I’m asking because I’ve been getting an error with kneaddata v0.12.0 where bowtie2 does not recognize that my data are paired-end and dumps all of the reads into the “_unmatched” output files. I have confirmed that my reads appear correct, and have heard from multiple other users that they are having this same issue (which has also been brought up in other forum posts, including recently).
Thus, I was wondering if this issue has been investigated and potentially addressed in the seemingly new release?
If not, I am not sure how to fix it besides downgrading to kneaddata v0.10.0, which I would prefer to avoid if possible.
Hi @fquerdasi , Yes we have released kneaddata v0.12.0 in PyPI. It should recognize and resolve the issues with pair end reads with spaces or truncation in the read identifiers. Please try it out and let us know how it goes. If you have already tried it out from bioconda (sorry we don’t maintain that channel), feel free to post here if there were any issues and if we so we can follow up with bioconda with an issue.
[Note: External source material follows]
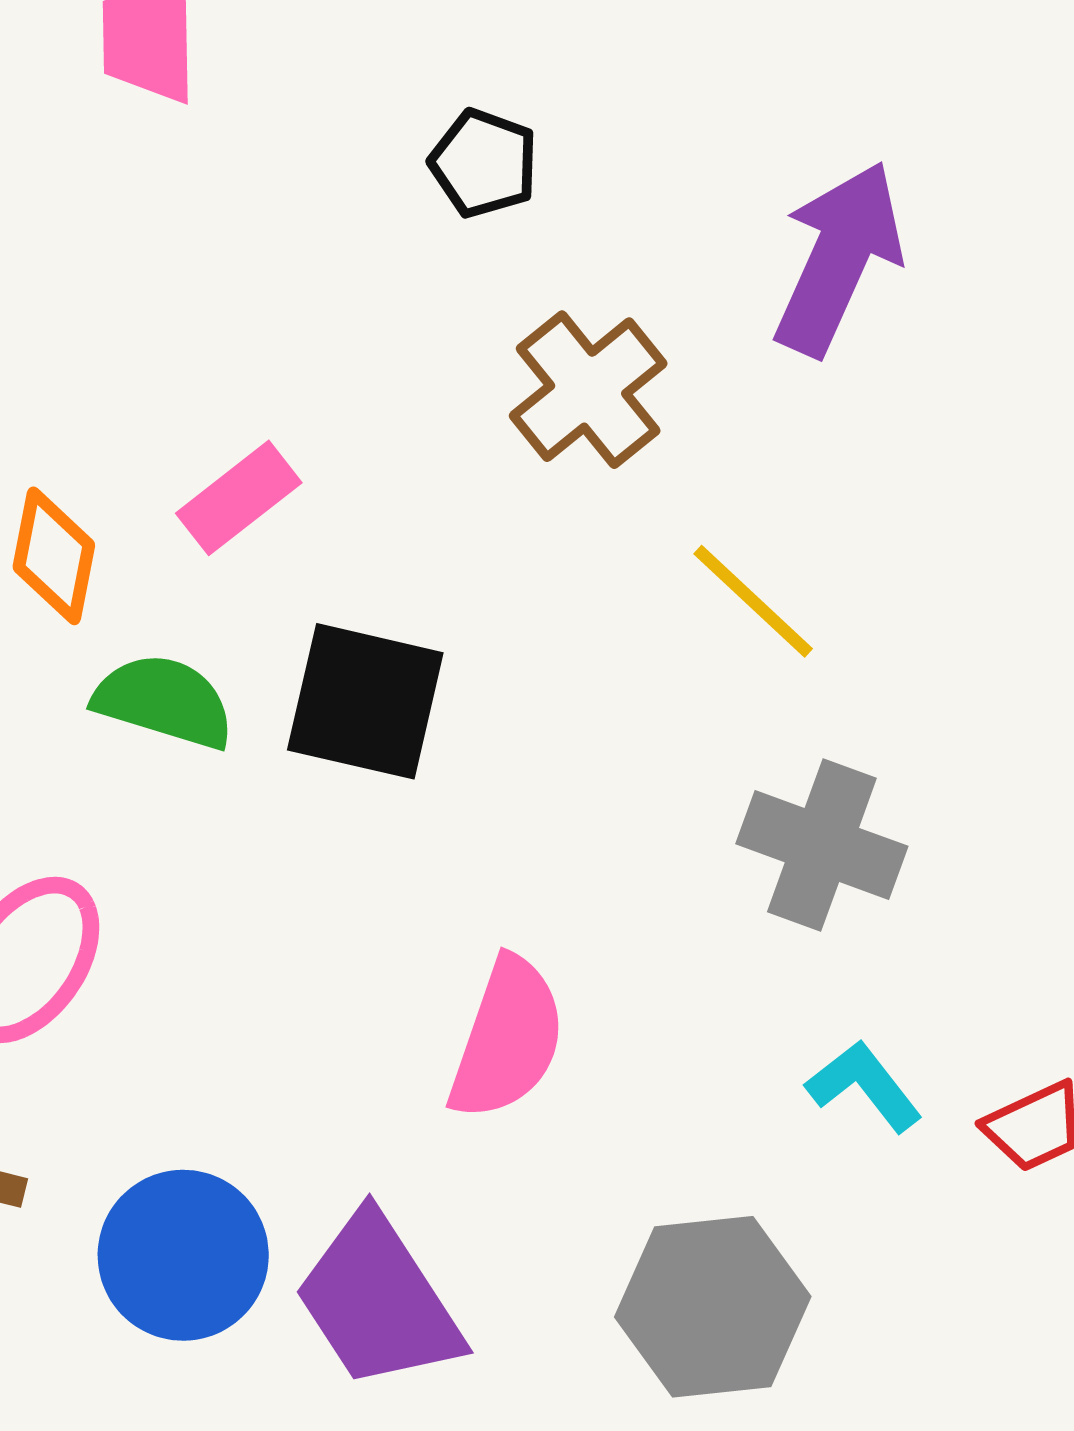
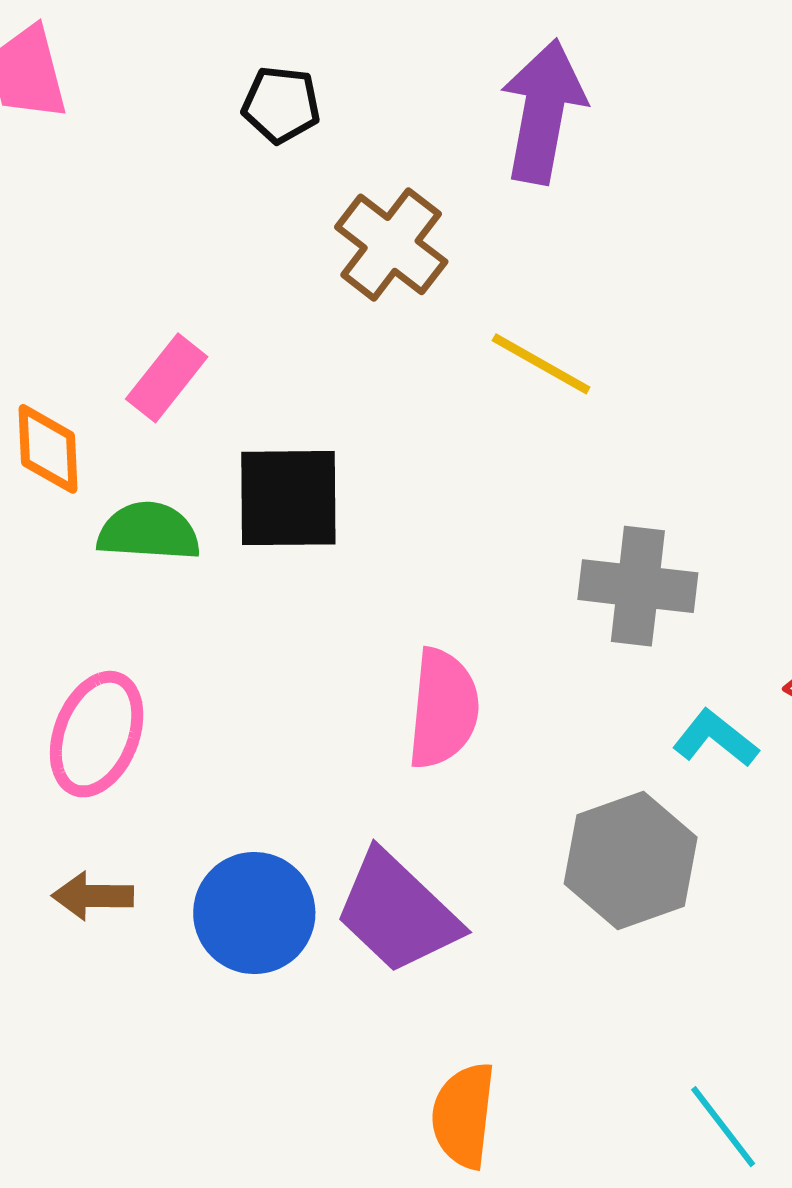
gray cross: (822, 845) -> (638, 586), moved
cyan L-shape: (864, 1086) -> (715, 738), moved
Thanks for your reply. I did already install it with bioconda (as part of biobakery workflows v3.1) and it is with that version that I am reporting the issue:
When using kneaddata v0.12.0 with the options --input1 and --input2 specified, bowtie2 does not seem to realize that my files are paired end reads rather than unpaired, and saves all the reads in “_unmatched”. In contrast, trimmomatic seems to work as expected. My sequence identifiers are @A00674:488:HGYKGDSX5:1:1101:3965:1000 1:N:0:ACGATCAG+GAGACGAT for R1, and @A00674:488:HGYKGDSX5:1:1101:3965:1000 2:N:0:ACGATCAG+GAGACGAT for R2.
In other words, the read identifiers appear to be the same in both pairs.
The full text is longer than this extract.